On Thursday, August 30, 2012 7:38:27 PM UTC-4, Brent wrote:
>
>  On 8/30/2012 2:19 PM, Craig Weinberg wrote:
>
>  
>>  Computational analogies can only provide us with a toy model of 
> morality.  Should I eat my children, or should I order a pizza? It depends 
> on the anticipation of statistical probabilities, etc...no different than 
> how the equilibrium of oxygen and CO2 in my blood determines whether I 
> inhale or exhale.
>  
>
> It also depends on what you want.  No decision problem can be solved with 
> values.  The values that evolved biologically are common and don't change 
> very fast; so it's a good bet you love your children more than yourself.
>

It's a good bet to metabolize carbohydrates before protein too, but that 
doesn't imply that a moral dimension could or would be conjured out of 
nowhere to somehow assist that decision.
 

>
>  
> This kind of modeling may indeed offer some predictive strategies and 
> instrumental knowledge of morality, but if we had to build a person or a 
> universe based on this description, what would we get?
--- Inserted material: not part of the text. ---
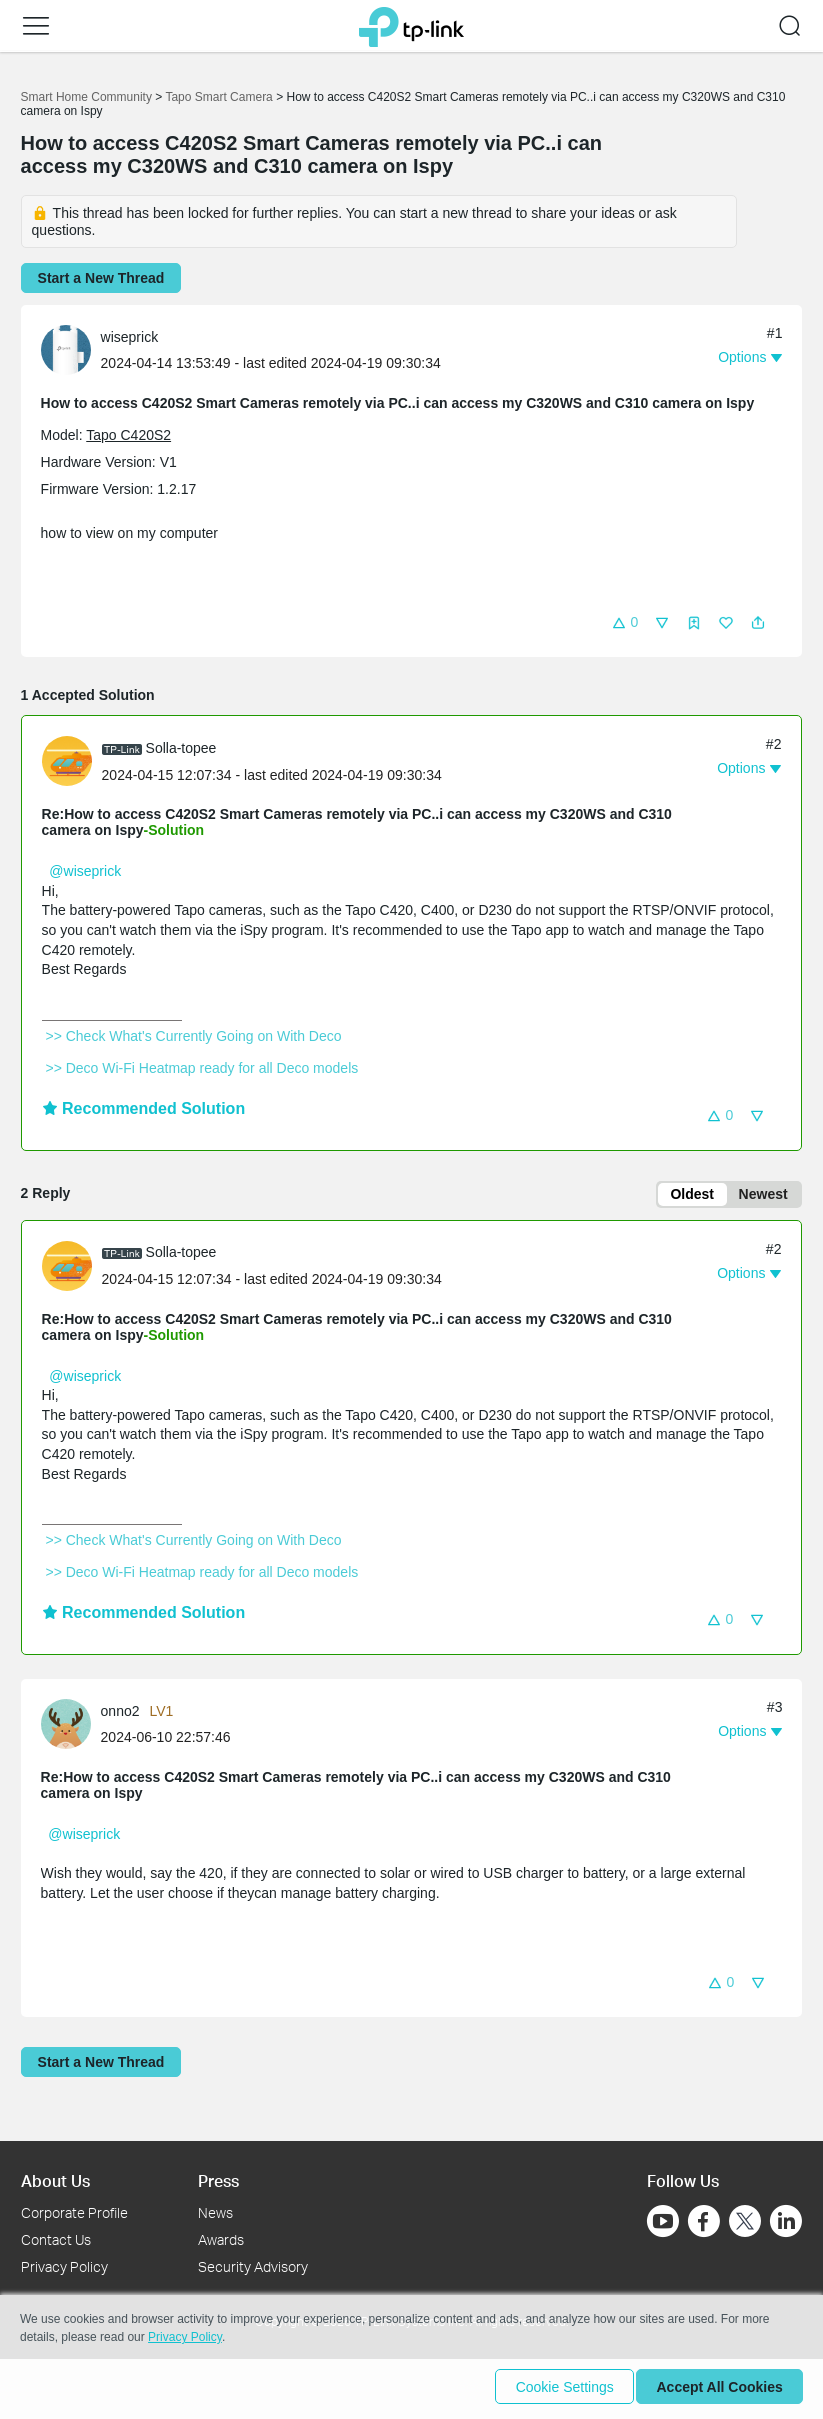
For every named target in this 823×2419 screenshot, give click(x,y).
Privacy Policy (64, 2266)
Where is the 
> revulsion, disgust, and blame - the stigma and shaming...the deep and 
> violent prejudices? Surely they are not found in the banal evils of game 
> theory. 
>  
>
> They're found in your the banal neurons of your brain, 
>

Not necessarily. All that we find in neurons so far is molecules. No sign 
of any disgust. We have only our own word to take for the fact that such a 
thing as disgust even exists. TV shows aren't in the banal pixels of a TV 
screen. The internet isn't in my computer.
 

> so they could be part of the morals of a robot if we chose to build it 
> that way.  From our perspective as citizens in a very diverse and 
> interconnected world of billions of people, we can see ways in which we 
> might give a robot better, more adaptive, values than biology has given us.
>
> Brent
>

If morals didn't exist, why would we choose to invent them? What possible 
purpose could be served by some additional qualitative layer of experience 
on top of the perfectly efficient and simple execution of neurochemical 
scripts? Don't you see that the proposed usefulness of such a thing is only 
conceivable in hindsight - after the fact of its existence?